Descrizione
nella sala d’aspetto del paradiso
accanto a Davide tuo fratello
sceso a prenderti per mano
ti starai presentando per quello che sei
un angelo
che verrà a darci un’invocazione
pari all’estensione della tua giovane età confusa nella morte
un enorme e stellato canto del paradiso
dove la parola di dio trova
la sua caratura nel rumore dell’alba.
«La morte e le parole di solito non vanno d’accordo. In realtà la morte non va d’accordo con niente. Ma le parole sono l’unico mezzo che possediamo per allontanarci dal dolore e dargli un senso.
Anche se quasi sempre le nostre frasi finiscono nella retorica; anche perché nessuno dall’altra parte ci può rispondere.
E mentre appunto di là, ammesso che si possa chiamare così, c’è un mistero che si svela, o che entra in un altro mistero ancora, qui tutto ciò che sappiamo dire è –condoglianze–, oppure –ha smesso di soffrire–, o –si è addormentato–, come se la sapessimo lunga su ciò che succede dopo.
Forse solo la poesia può raccontare qualcosa intorno alla morte
E questo perché utilizza un linguaggio non usuale, che scava, un linguaggio ormai addirittura quasi sconosciuto ai più che può perfino permettersi di manipolare la retorica e piegarla per un altro obiettivo: tentare di colmare il vuoto che le parole lasciano davanti alla morte.

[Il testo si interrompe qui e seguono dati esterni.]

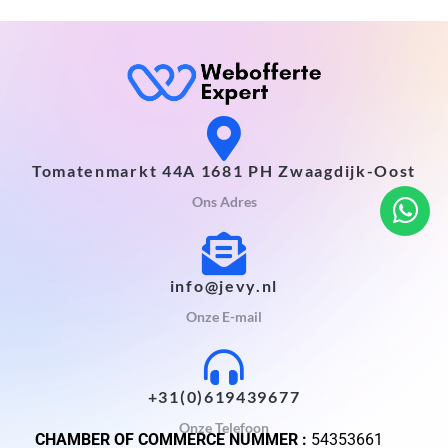
Tomatenmarkt 44A 1681 PH Zwaagdijk-Oost
Ons Adres
info@jevy.nl
Onze E-mail
+31(0)619439677
Onze Telefoon
CHAMBER OF COMMERCE NUMMER :
54353661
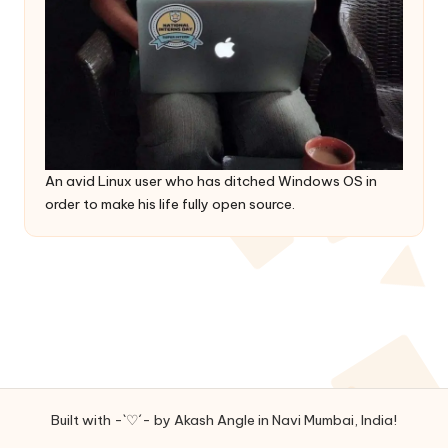
An avid Linux user who has ditched Windows OS in
order to make his life fully open source.
Built with -`♡´- by Akash Angle in Navi Mumbai, India!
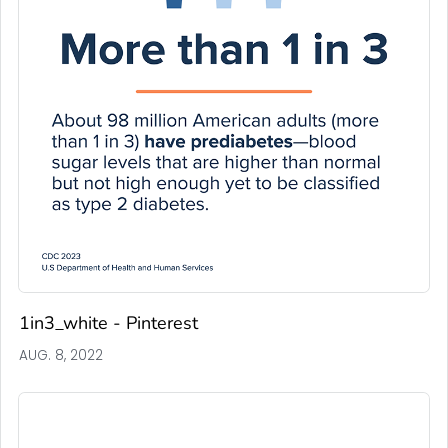
1in3_white - Pinterest
AUG. 8, 2022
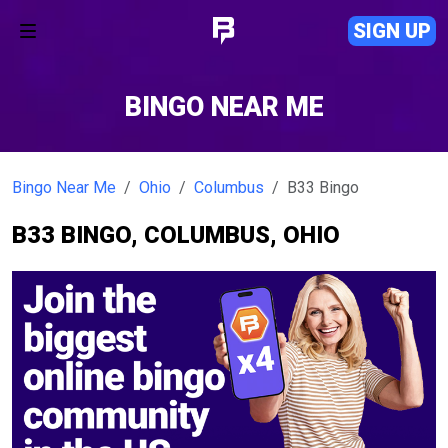
SIGN UP
BINGO NEAR ME
Bingo Near Me
Ohio
Columbus
B33 Bingo
B33 BINGO, COLUMBUS, OHIO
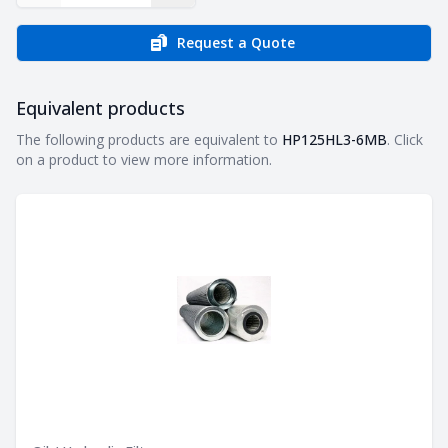
Request a Quote
Equivalent products
Equivalent products
The following products are equivalent to
HP125HL3-6MB
. Click
on a product to view more information.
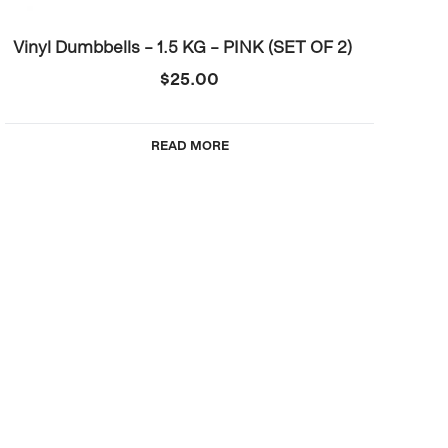
Vinyl Dumbbells – 1.5 KG – PINK (SET OF 2)
$
25.00
READ MORE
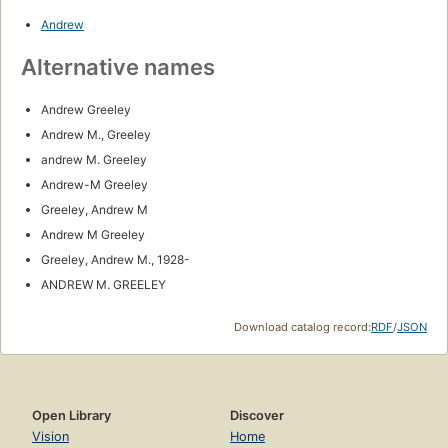
Andrew
Alternative names
Andrew Greeley
Andrew M., Greeley
andrew M. Greeley
Andrew-M Greeley
Greeley, Andrew M
Andrew M Greeley
Greeley, Andrew M., 1928-
ANDREW M. GREELEY
Download catalog record:
RDF
/
JSON
Open Library
Discover
Vision
Home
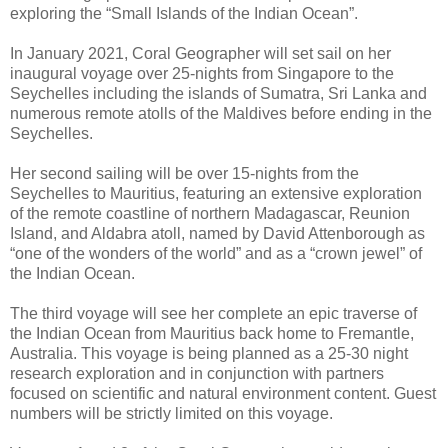
exploring the “Small Islands of the Indian Ocean”.
In January 2021, Coral Geographer will set sail on her
inaugural voyage over 25-nights from Singapore to the
Seychelles including the islands of Sumatra, Sri Lanka and
numerous remote atolls of the Maldives before ending in the
Seychelles.
Her second sailing will be over 15-nights from the
Seychelles to Mauritius, featuring an extensive exploration
of the remote coastline of northern Madagascar, Reunion
Island, and Aldabra atoll, named by David Attenborough as
“one of the wonders of the world” and as a “crown jewel” of
the Indian Ocean.
The third voyage will see her complete an epic traverse of
the Indian Ocean from Mauritius back home to Fremantle,
Australia. This voyage is being planned as a 25-30 night
research exploration and in conjunction with partners
focused on scientific and natural environment content. Guest
numbers will be strictly limited on this voyage.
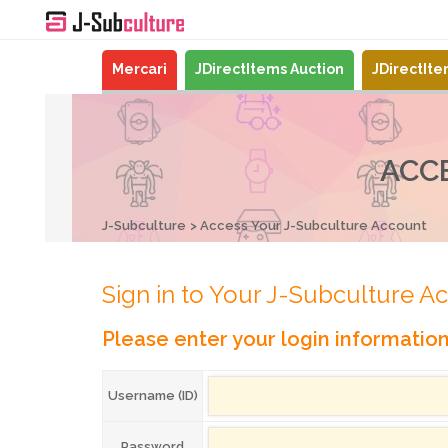
Mercari
JDirectItems Auction
JDirectIt
ACC
J-Subculture
Access Your J-Subculture Account
Sign in to Your J-Subculture A
Please enter your login informatio
Username (ID)
Password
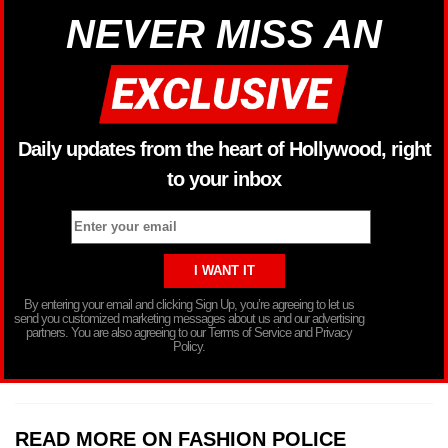
NEVER MISS AN
Daily updates from the heart of Hollywood, right
to your inbox
By entering your email and clicking Sign Up, you’re agreeing to let us
send you customized marketing messages about us and our advertising
partners. You are also agreeing to our Terms of Service and Privacy
Policy.
READ MORE ON FASHION POLICE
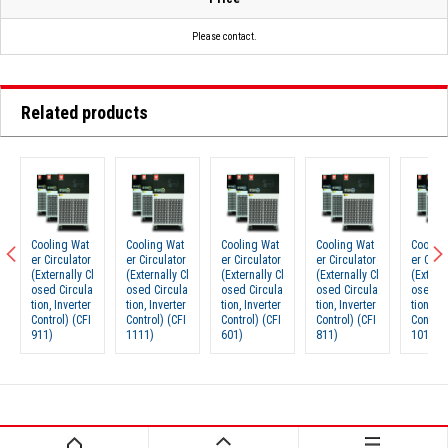
Please contact.
Related products
Cooling Wat
Cooling Wat
Cooling Wat
Cooling Wat
Cooling
er Circulator
er Circulator
er Circulator
er Circulator
er Circu
(Externally Cl
(Externally Cl
(Externally Cl
(Externally Cl
(Externa
osed Circula
osed Circula
osed Circula
osed Circula
osed Ci
tion, Inverter
tion, Inverter
tion, Inverter
tion, Inverter
tion, In
Control) (CFI
Control) (CFI
Control) (CFI
Control) (CFI
Control)
911)
1111)
601)
811)
1011)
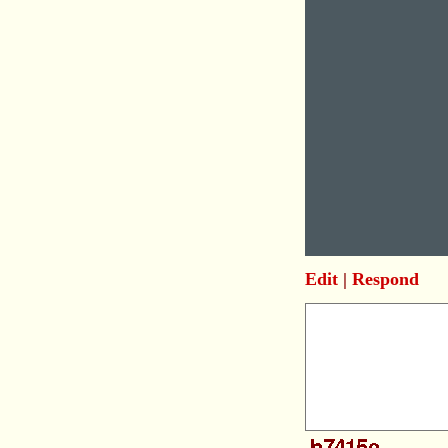
Edit
|
Respond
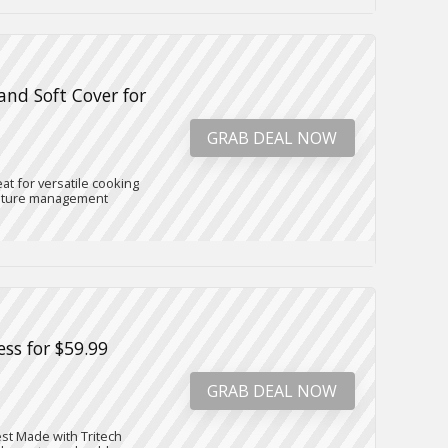
and Soft Cover for
GRAB DEAL NOW
at for versatile cooking
erature management
ess for $59.99
GRAB DEAL NOW
est Made with Tritech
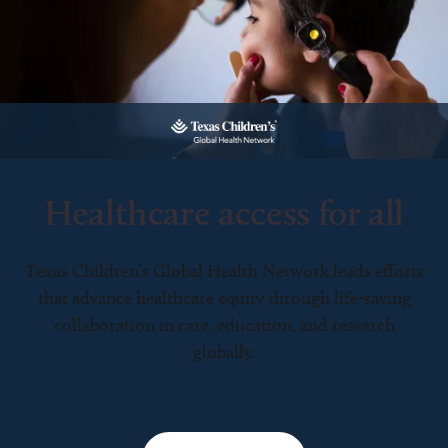
Healthcare access for all
Texas Children’s Global Health Network leads efforts
that advance healthcare equity through life-saving
collaboration in care, education, and research
globally.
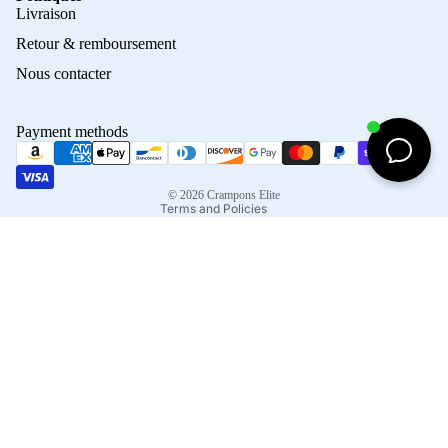
Privacy policy
Livraison
Refund policy
Retour & remboursement
Terms of service
Nous contacter
Contact information
Shipping policy
Payment methods
Terms of sale
Legal notice
© 2026
Crampons Elite
Terms and Policies
Facebook
Instagram
Tiktok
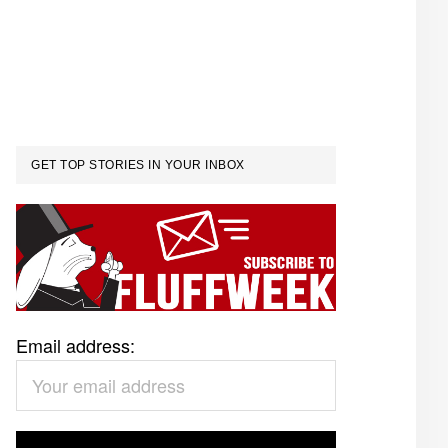
GET TOP STORIES IN YOUR INBOX
Email address:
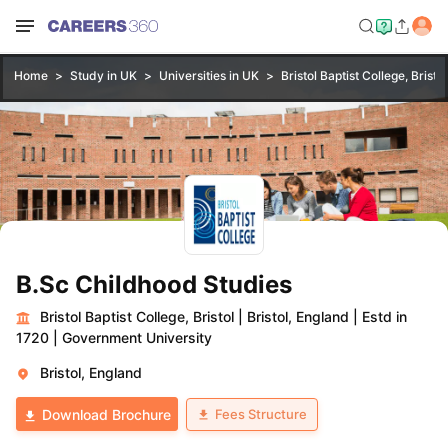
Home
Study in UK
Universities in UK
Bristol Baptist College, Bristol
B.Sc Childhood Studies
Bristol Baptist College, Bristol
|
Bristol, England
|
Estd in
1720
|
Government University
Bristol, England
Fees Structure
Download Brochure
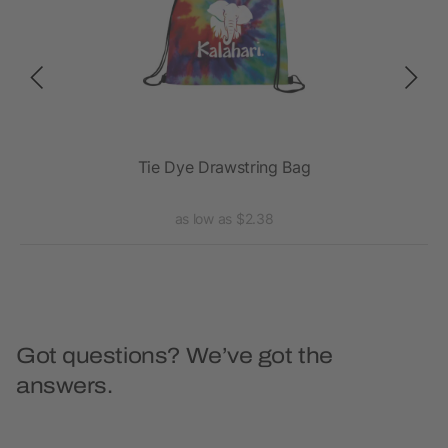
ack
Tie Dye Drawstring Bag
as low as $2.38
Got questions? We’ve got the
answers.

Dunque, forse solo la poesia può raccontare di un ragazzo che muore e dei genitori che gli sopravvivono. Qualcosa di così estremo che in genere le lingue non contemplano una parola che definisca un genitore che perde il proprio figlio. Solo in ebraico esiste una parola, Shakul: il ramo della vite vendemmiata da cui viene strappato un grappolo; la linfa cola e non sa dove fluire. La vite che rinsecchisce, abbandonata da un pezzo della sua stessa esistenza.
Ecco perché forse solo la poesia riesce a dire della morte parole che affondano il colpo, che non risolvono nulla ma che non ci illudono. Portano coraggio. Guardano la morte in faccia e le sputano contro un esametro. ».